By Fred Imbert and Yun Li, CNBC–

U.S. stock futures in early morning trade pointed to a largely unchanged Monday open, continuing a volatile week for stocks gripped by the coronavirus shutdown.

Dow futures were 19 points higher, but an implied opening dip of about 34 points on Wednesday. S&P 500 and Nasdaq futures pointed to a largely flat open for both indexes on Wednesday.

On Tuesday, the Dow Jones Industrial Average fell 26 points or 0.1%, giving up a 900-point surge earlier in the day. The S&P 500 also registered a slight decline, falling 0.2%, having been up more than 3%. The Nasdaq Composite closed the day down 0.3% following a 3% rally.

“As [Tuesday’s] stock market shows, volatility is likely to remain for some time,” said Jim Paulsen, chief investment strategist at the Leuthold Group.

Some investors believed equities were getting ahead of the reality where coronavirus shutdowns are likely to weigh on the economy significantly beyond the second quarter.
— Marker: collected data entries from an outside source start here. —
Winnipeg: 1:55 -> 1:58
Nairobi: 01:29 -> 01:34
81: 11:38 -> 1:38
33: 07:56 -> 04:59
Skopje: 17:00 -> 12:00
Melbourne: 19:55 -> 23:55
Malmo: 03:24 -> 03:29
The major averages have rallied about 20% from their March 23 lows.

Goldman Sachs chief equity strategist David Kostin warned about a “bear market rally,” that appears like markets have bottomed but turns out to be premature.

“Risk to the downside is greater than the opportunity to the upside from this point where we stand today,” Kostin said on CNBC’s “Squawk on the Street” on Tuesday. “I would just remind you that in 2008 in the fourth quarter there were many different rallies, I call them bear market rallies, some of which almost 20% a couple of times — but the market did not bottom until March of 2009.”
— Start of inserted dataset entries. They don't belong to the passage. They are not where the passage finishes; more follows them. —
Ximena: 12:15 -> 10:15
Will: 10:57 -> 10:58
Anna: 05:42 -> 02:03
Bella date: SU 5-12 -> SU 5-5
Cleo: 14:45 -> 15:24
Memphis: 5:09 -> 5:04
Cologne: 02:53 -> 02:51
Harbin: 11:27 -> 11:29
However, Monday’s massive rally, where the Dow gained more than 1,600 points, showed investors are soothed by the first broad-based news that U.S. coronavirus cases appears to have fallen in recent days from their latest peak.

“If the curve is bending, for the first time, some time-line is coming into focus for restarting at least parts of the economy,” Paulsen added. “This means investors can start to reduce their best guesses as to how long this recession will last and even if the recession is very deep, if its duration can be shortened and known with some greater clarity, this would tend to raise the value of the stock market.”

JPMorgan’s market guru Marko Kolanovic said he expects a “limited” re-opening of the economy in two weeks.  True to his quant nature, Kolanovic  is looking at smart thermometer data and believes it is confirming the outbreak is peaking in the U.S.

“We believe we’ve seen a peak in new case growth in the US 3-4 days ago, and then deaths will peak in about a week, so we look for a limited reopening of the economy in 1-2 weeks,” JPMorgan global head of quantitative and derivatives strategy Kolanovic said. “And we think we will be able to recover the losses in equities sometime next year.

Still, the cases in the U.S., the world’s most affected country, topped 383,000 with at least 12,000 deaths, according to data from Johns Hopkins University.

On Wednesday, the Federal Open Market Committee publishes its meeting minutes from its March meeting.  In an emergency decision ahead of that meeting, the Fed cut interest rates to zero, for the first time since the financial crisis.

Although the Fed’s minutes shouldn’t be market moving, investors will get some insight into what the central bank is using as justification for its historic easing measures.